Luisão aproveita e liga para amigos na polícia pedindo para localizar o carro do Doutor. Também liga para um amigo na Operadora de Celular para saber das ligações no celular do desaparecido desde a sexta feira e também aquelas feitas para o telefone fixo de sua empresa de advocacia, pediu para considerar a origem e destino das ligações e respectivos horários; seu interlocutor lhe pede vinte e quatro horas para entrega-lhe a informação solicitada o que o detetive considerou um prazo razoável.

Luisão recebe as informações concluídas por Jane; o detetive as lê e disse:

— Jane, você sabe se o Doutor guardava dinheiro aqui ou tirou dinheiro do banco na sexta feira?

— Ele sempre tinha no cofre, reais e dólares, mas não sei quanto, ele era o único que sabia a combinação. Quanto aos bancos, ele tem dois, posso informar-me com os gerentes, eles me conhecem e ainda não são cinco horas.

Meia hora depois Jane volta com as informações dos bancos e disse:

— Detetive Luisão, falei com os dois gerentes e em ambos confirmaram que as contas do Doutor Francisco não foram movimentadas para retiradas ou depósitos desde a quinta feira.

Quando estavam para ir embora o celular de Luisão toca, responde, escuta durante breves minutos e disse:

— Sim, capitão. Entendi, e concordo com o senhor, muito obrigado e boa noite.

Luisão vira-se para Jane e disse:

 — Agora somente faltam duas coisas, disse o investigador.

— Quais? Indaga Jane.

— O informe sobre as ligações telefônicas e falar novamente com uma pessoa chave!



O DESFECHO

No dia seguinte, terça feira, Luisão liga cedo para Jane e lhe pede para encontrá-lo às seis horas da manhã no escritório do Doutor Francisco. Jane não pergunta nada, termina seu café,  vai direto para o escritório.
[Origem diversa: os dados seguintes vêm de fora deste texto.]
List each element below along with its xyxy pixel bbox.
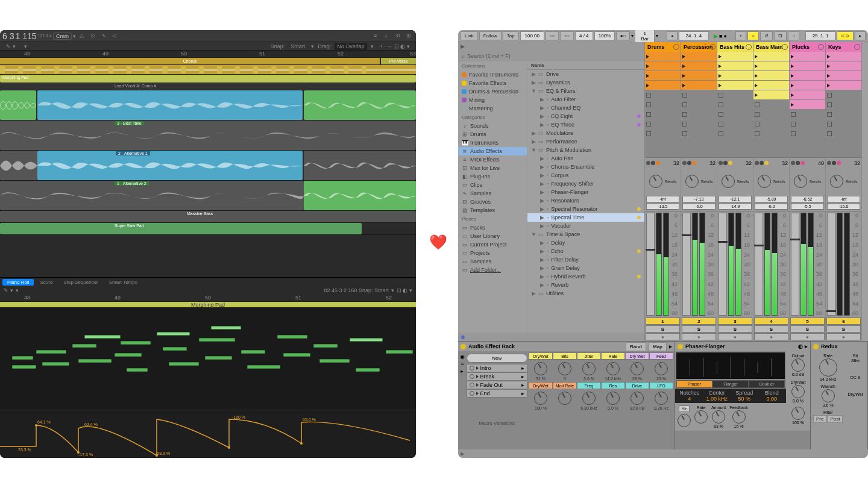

À porta do prédio Luisão já a esperava com uma cara de noite mal dormida, mas parecendo contente. Ele se adianta:  

 — Boas notícias Jane, conseguimos essa noite resgatar o Doutor Francisco Sales das mãos de perigosos delinquentes, ele realmente correu risco de vida! Mas vou te contar tudo desde o principio para você entender toda a história:

— Tudo começou quando roubaram o celular do filho mais velho do Doutor Francisco. Foi dele que os delinquentes conseguiram obter todas as informações para chantagear o Francisco: Nome do filho, fotos abundantes, nome dos pais, amigos, fotos de sua casa etc. etc., e concluíram tratar-se de uma família de posses. Foi também no celular que obtiveram o número do celular do pai e o telefone de seu escritório. Pelos últimos whatsapps também souberam que ele iria a uma praia onde passaria o fim de semana e ficaria isolado por um bom tempo, além disso, não quis comentar onde se hospedaria, queria ficar tranquilo num pequeno  hotel com uma  namorada.
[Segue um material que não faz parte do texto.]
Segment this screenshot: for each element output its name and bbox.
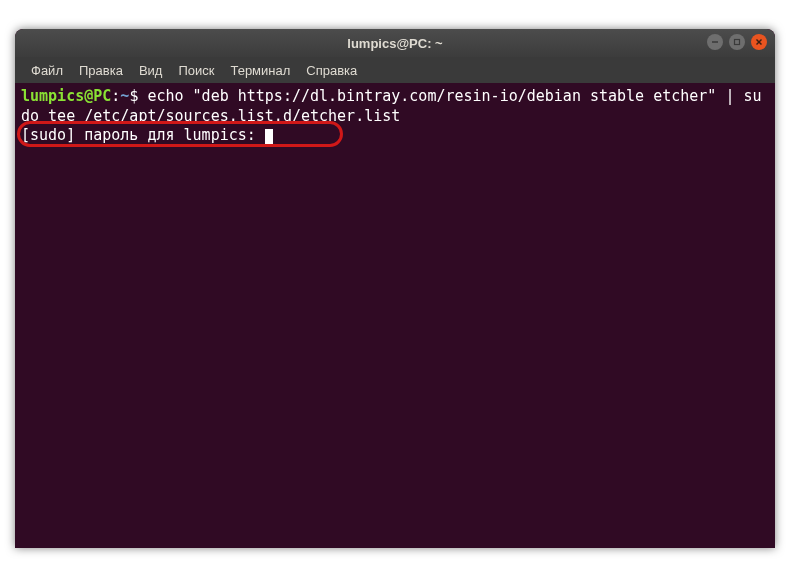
window-controls	[707, 34, 767, 50]
menu-terminal[interactable]: Терминал	[222, 59, 298, 82]
prompt-user: lumpics@PC	[21, 87, 111, 105]
minimize-button[interactable]	[707, 34, 723, 50]
close-button[interactable]	[751, 34, 767, 50]
window-title: lumpics@PC: ~	[347, 36, 442, 51]
terminal-window: lumpics@PC: ~ Файл Правка Вид Поиск Терм…	[15, 29, 775, 548]
svg-rect-1	[735, 40, 740, 45]
menu-help[interactable]: Справка	[298, 59, 365, 82]
menu-view[interactable]: Вид	[131, 59, 171, 82]
minimize-icon	[711, 38, 719, 46]
maximize-icon	[733, 38, 741, 46]
menu-file[interactable]: Файл	[23, 59, 71, 82]
cursor	[265, 129, 273, 144]
terminal-content[interactable]: lumpics@PC:~$ echo "deb https://dl.bintr…	[15, 83, 775, 548]
menu-search[interactable]: Поиск	[170, 59, 222, 82]
terminal-line-command: lumpics@PC:~$ echo "deb https://dl.bintr…	[21, 87, 769, 126]
sudo-prompt: [sudo] пароль для lumpics:	[21, 126, 265, 144]
maximize-button[interactable]	[729, 34, 745, 50]
menubar: Файл Правка Вид Поиск Терминал Справка	[15, 57, 775, 83]
prompt-sep: :	[111, 87, 120, 105]
menu-edit[interactable]: Правка	[71, 59, 131, 82]
terminal-line-sudo: [sudo] пароль для lumpics:	[21, 126, 769, 146]
titlebar[interactable]: lumpics@PC: ~	[15, 29, 775, 57]
close-icon	[755, 38, 763, 46]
Munidos dessas informações os meliantes entraram em contato com o Doutor Francisco ameaçando de matar o filho se não recebessem quinhentos mil reais até o meio dia. Eles sabem que nesses momentos os pais entram em pânico e, além disso, as informações dadas pelos bandidos eram reais. Lembrou quanto dinheiro tinha no cofre e calculou que não era mais de trezentos mil reais e começou a negociar.
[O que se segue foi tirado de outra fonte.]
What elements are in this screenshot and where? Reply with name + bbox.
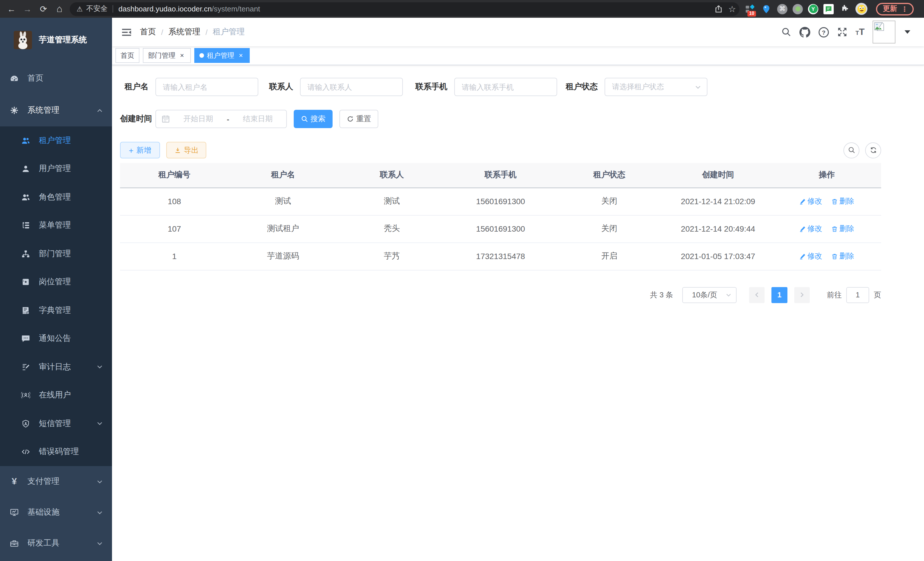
search-icon[interactable] [781,27,791,37]
contact-label: 联系人 [258,82,300,92]
sidebar-item-system[interactable]: 系统管理 [0,94,112,126]
date-range-picker[interactable]: 开始日期 - 结束日期 [155,110,287,128]
sidebar-item-online-user[interactable]: 在线用户 [0,381,112,409]
close-icon[interactable]: × [237,52,244,59]
delete-link[interactable]: 删除 [831,251,854,261]
avatar-dropdown-caret-icon[interactable] [904,30,910,34]
delete-link[interactable]: 删除 [831,224,854,234]
extension-icon[interactable]: 10 [744,3,755,15]
sidebar-logo[interactable]: 芋道管理系统 [0,18,112,62]
chevron-down-icon [97,364,103,370]
github-icon[interactable] [800,27,810,38]
delete-link[interactable]: 删除 [831,196,854,206]
status-text: 开启 [555,242,664,270]
prev-page-button[interactable] [749,287,765,303]
avatar[interactable] [873,21,896,44]
sidebar-item-error-code[interactable]: 错误码管理 [0,438,112,466]
warning-icon: ⚠ [76,5,83,13]
status-text: 关闭 [555,215,664,242]
edit-link[interactable]: 修改 [800,196,822,206]
chat-extension-icon[interactable] [824,4,834,14]
forward-icon[interactable]: → [21,2,34,16]
sidebar-item-dev-tools[interactable]: 研发工具 [0,528,112,559]
dashboard-icon [10,74,19,83]
filter-row-1: 租户名 联系人 联系手机 租户状态 请选择租户状态 [120,78,881,96]
sidebar-item-tenant[interactable]: 租户管理 [0,126,112,155]
add-button[interactable]: + 新增 [120,142,160,158]
refresh-button[interactable] [865,142,881,158]
sidebar-item-post[interactable]: 岗位管理 [0,268,112,296]
sidebar-item-infra[interactable]: 基础设施 [0,497,112,528]
fullscreen-icon[interactable] [837,27,848,37]
download-icon [174,147,181,153]
sidebar-item-audit-log[interactable]: 审计日志 [0,353,112,381]
filter-row-2: 创建时间 开始日期 - 结束日期 搜索 [120,110,881,128]
app-title: 芋道管理系统 [39,35,87,45]
sidebar-item-menu[interactable]: 菜单管理 [0,211,112,240]
search-icon [301,116,308,122]
page: ← → ⟳ ⌂ ⚠ 不安全 dashboard.yudao.iocoder.cn… [0,0,924,561]
sidebar-item-home[interactable]: 首页 [0,62,112,94]
status-select[interactable]: 请选择租户状态 [604,78,707,96]
navbar-right: ? TT [781,18,910,46]
mobile-input[interactable] [454,78,557,96]
share-icon[interactable] [714,5,723,13]
back-icon[interactable]: ← [4,2,18,16]
tab-dept[interactable]: 部门管理 × [143,48,191,63]
sidebar-item-dept[interactable]: 部门管理 [0,240,112,268]
breadcrumb-home[interactable]: 首页 [140,27,156,37]
sidebar-item-pay[interactable]: ¥ 支付管理 [0,466,112,497]
refresh-icon [869,146,877,154]
url-text: dashboard.yudao.iocoder.cn/system/tenant [118,5,260,13]
breadcrumb: 首页 / 系统管理 / 租户管理 [140,27,245,37]
address-bar[interactable]: ⚠ 不安全 dashboard.yudao.iocoder.cn/system/… [70,2,740,16]
chevron-down-icon [97,540,103,546]
contact-input[interactable] [300,78,403,96]
command-extension-icon[interactable]: ⌘ [777,4,788,14]
search-button[interactable]: 搜索 [294,110,333,128]
breadcrumb-system[interactable]: 系统管理 [168,27,200,37]
help-icon[interactable]: ? [818,27,829,38]
sidebar-collapse-icon[interactable] [116,18,136,46]
pay-yen-icon: ¥ [10,477,19,486]
browser-update-button[interactable]: 更新 ⋮ [876,3,914,15]
tenant-name-label: 租户名 [120,82,155,92]
reload-icon[interactable]: ⟳ [37,2,50,16]
bookmark-star-icon[interactable]: ☆ [728,4,736,14]
trash-icon [831,226,838,232]
home-icon[interactable]: ⌂ [52,2,66,16]
edit-link[interactable]: 修改 [800,224,822,234]
col-actions: 操作 [772,163,881,188]
reset-button[interactable]: 重置 [339,110,378,128]
browser-menu-kebab-icon[interactable]: ⋮ [901,5,908,13]
puzzle-extensions-icon[interactable] [839,3,850,15]
edit-link[interactable]: 修改 [800,251,822,261]
total-count: 共 3 条 [650,290,673,300]
col-tenant-id: 租户编号 [120,163,229,188]
goto-page-input[interactable] [846,287,869,303]
recorder-extension-icon[interactable] [793,4,803,14]
show-search-toggle-button[interactable] [843,142,860,158]
page-size-select[interactable]: 10条/页 [682,287,736,303]
table-row: 108 测试 测试 15601691300 关闭 2021-12-14 21:0… [120,188,881,215]
sidebar-item-notice[interactable]: 通知公告 [0,325,112,353]
col-mobile: 联系手机 [446,163,555,188]
status-label: 租户状态 [557,82,604,92]
font-size-icon[interactable]: TT [855,27,865,37]
tab-home[interactable]: 首页 [116,48,140,63]
close-icon[interactable]: × [178,52,186,59]
export-button[interactable]: 导出 [166,142,206,158]
tenant-name-input[interactable] [155,78,258,96]
security-chip[interactable]: ⚠ 不安全 [76,4,108,14]
tab-tenant[interactable]: 租户管理 × [194,48,250,63]
y-extension-icon[interactable]: Y [808,4,818,14]
pin-extension-icon[interactable] [760,3,772,15]
chevron-down-icon [695,84,701,90]
next-page-button[interactable] [794,287,810,303]
sidebar-item-sms[interactable]: 短信管理 [0,409,112,438]
page-number-button[interactable]: 1 [771,287,788,303]
sidebar-item-role[interactable]: 角色管理 [0,183,112,211]
profile-avatar-icon[interactable] [855,3,867,15]
sidebar-item-user[interactable]: 用户管理 [0,155,112,183]
sidebar-item-dict[interactable]: 字典管理 [0,296,112,325]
Após muita conversa os criminosos concordaram com os trezentos mil reais e marcaram um encontro a meio dia no mesmo lugar onde depois foi encontrado seu luxuoso carro, os criminosos agora tinham certeza  de ter em mãos um “peixe grande” e decidiram sequestrá-lo. Pegaram o dinheiro e quando o Doutor perguntou por seu filho, obrigaram-no a entrar num outro veículo e levaram-no para uma casa que foi seu cativeiro até ontem. Imaginou Jane a angústia desse pai sequestrado, sem saber a verdadeira situação de seu filho? Sua estratégia só poderia ser a de resistir ao máximo para não dar as senhas de seus cartões e ganhar tempo para que a polícia o localizasse.  Eles o torturariam,  mas em qualquer situação, falando ou não, ele seria morto porque com certeza reconheceria os três bandidos se ficasse vivo.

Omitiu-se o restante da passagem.